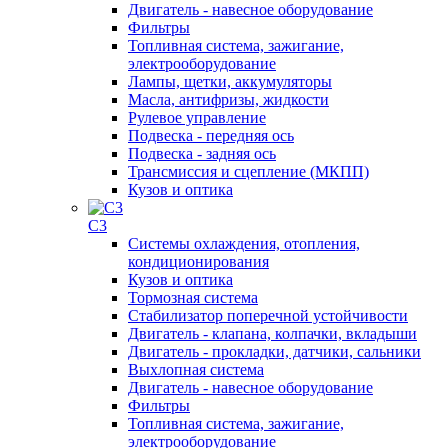
Двигатель - навесное оборудование
Фильтры
Топливная система, зажигание,
электрооборудование
Лампы, щетки, аккумуляторы
Масла, антифризы, жидкости
Рулевое управление
Подвеска - передняя ось
Подвеска - задняя ось
Трансмиссия и сцепление (МКПП)
Кузов и оптика
C3
Системы охлаждения, отопления,
кондиционирования
Кузов и оптика
Тормозная система
Стабилизатор поперечной устойчивости
Двигатель - клапана, колпачки, вкладыши
Двигатель - прокладки, датчики, сальники
Выхлопная система
Двигатель - навесное оборудование
Фильтры
Топливная система, зажигание,
электрооборудование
⁂
Once you reach the line containing "Рулевое управление", output that line and each one after it exactly, ending with the final line of the listing and adding nothing else.

Рулевое управление
Подвеска - передняя ось
Подвеска - задняя ось
Трансмиссия и сцепление (МКПП)
Кузов и оптика
C3
Системы охлаждения, отопления,
кондиционирования
Кузов и оптика
Тормозная система
Стабилизатор поперечной устойчивости
Двигатель - клапана, колпачки, вкладыши
Двигатель - прокладки, датчики, сальники
Выхлопная система
Двигатель - навесное оборудование
Фильтры
Топливная система, зажигание,
электрооборудование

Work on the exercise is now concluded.